When Henriette saw that her husband was going to murder her lover, she threw herself on Parent, seized him by the neck, and digging her ten delicate, rosy fingers into his neck, she squeezed him so tightly, with all the vigor of a desperate woman, that the blood spurted out under her nails, and she bit his shoulder, as if she wished to tear it with her teeth. Parent, half-strangled and choking, loosened his hold on Limousin, in order to shake off his wife, who was hanging to his neck. Putting his arms round her waist, he flung her also to the other end of the drawing-room.
Then, as his passion was short-lived, like that of most good-tempered men, and his strength was soon exhausted, he remained standing between the two, panting, worn out, not knowing what to do next. His brutal fury had expended itself in that effort, like the froth of a bottle of champagne, and his unwonted energy ended in a gasping for breath. As soon as he could speak, however, he said:
“Go away – both of you – immediately! Go away!”
Limousin remained motionless in his corner, against the wall, too startled to understand anything as yet, too frightened to move a finger; while Henriette, with her hands resting on a small, round table, her head bent forward, her hair hanging down, the bodice of her dress unfastened, waited like a wild animal which is about to spring. Parent continued in a stronger voice: “Go away immediately. Get out of the house!”
His wife, however, seeing that he had got over his first exasperation grew bolder, drew herself up, took two steps toward him, and, grown almost insolent, she said: “Have you lost your head? What is the matter with you? What is the meaning of this unjustifiable violence?”
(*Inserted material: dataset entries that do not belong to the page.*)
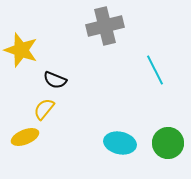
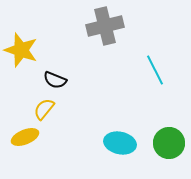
green circle: moved 1 px right
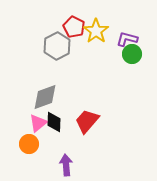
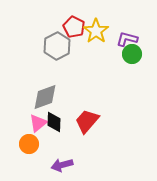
purple arrow: moved 4 px left; rotated 100 degrees counterclockwise
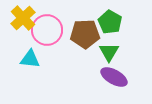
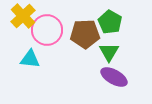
yellow cross: moved 2 px up
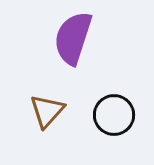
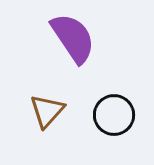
purple semicircle: rotated 128 degrees clockwise
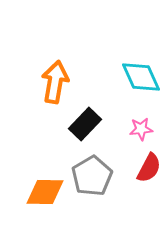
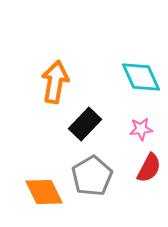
orange diamond: moved 1 px left; rotated 63 degrees clockwise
But he turned toward her, and raising his fist to strike her, he stammered out: “Oh – oh – this is too much, too much! I heard everything! Everything – do you understand? Everything! You wretch – you wretch! You are two wretches! Get out of the house, both of you! Immediately, or I shall kill you! Leave the house!”
She saw that it was all over, and that he knew everything; that she could not prove her innocence, and that she must comply. But all her impudence had returned to her, and her hatred for the man, which was aggravated now, drove her to audacity, made her feel the need of bravado, and of defying him, and she said in a clear voice: “Come, Limousin; as he is going to turn me out of doors, I will go to your lodgings with you.”
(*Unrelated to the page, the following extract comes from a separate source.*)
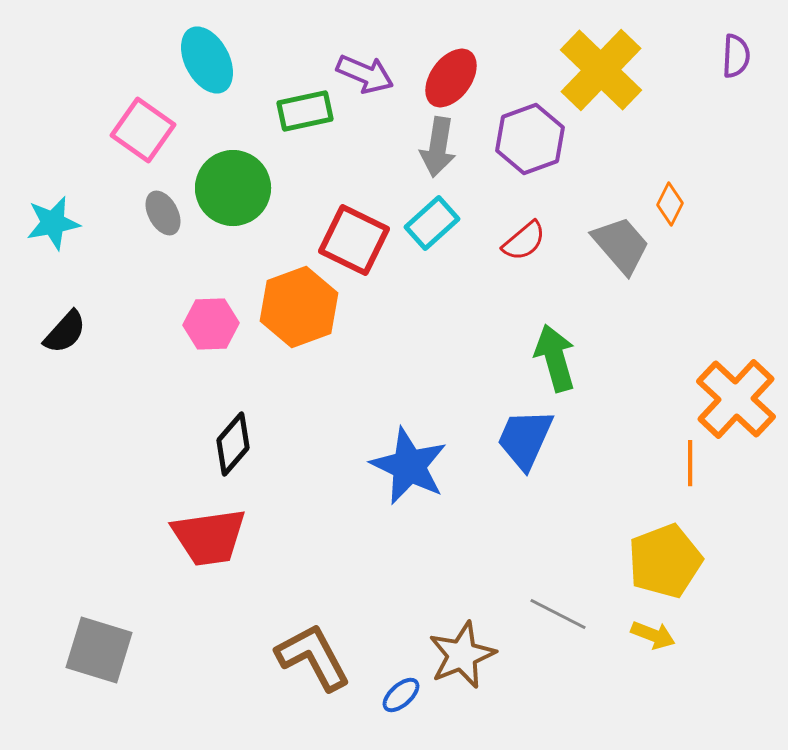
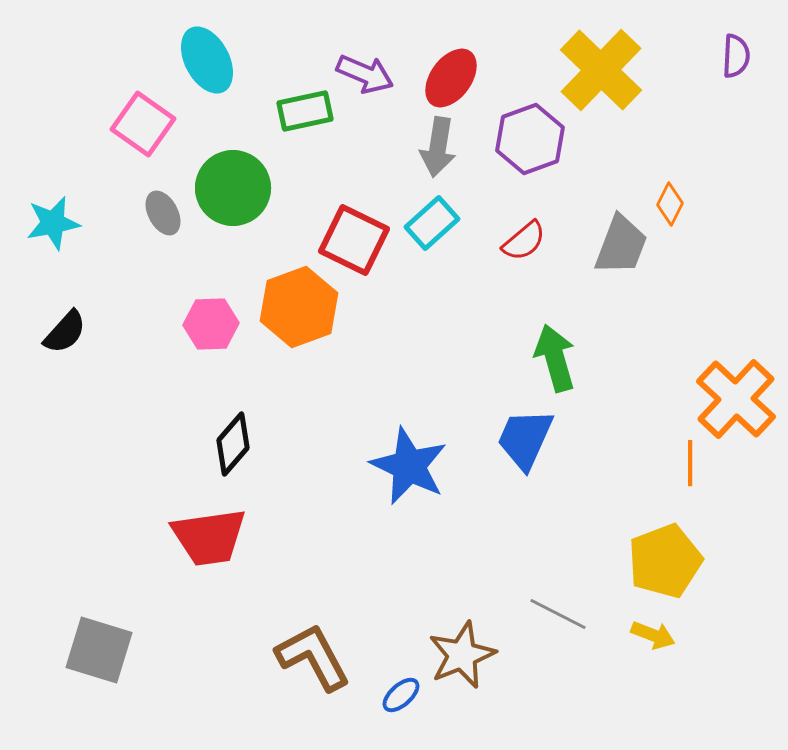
pink square: moved 6 px up
gray trapezoid: rotated 62 degrees clockwise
But Limousin did not move, and Parent, in a fresh access of rage, cried out: “Go, will you? Go, you wretches! Or else – or else – ” He seized a chair and whirled it over his head.
Henriette walked quickly across the room, took her lover by the arm, dragged him from the wall, to which he appeared fixed, and led him toward the door, saying: “Do come, my friend – you see that the man is mad. Do come!”
As she went out she turned round to her husband, trying to think of something that she could do, something that she could invent to wound him to the heart as she left the house, and an idea struck her, one of those venomous, deadly ideas in which all a woman’s perfidy shows itself, and she said resolutely: “I am going to take my child with me.”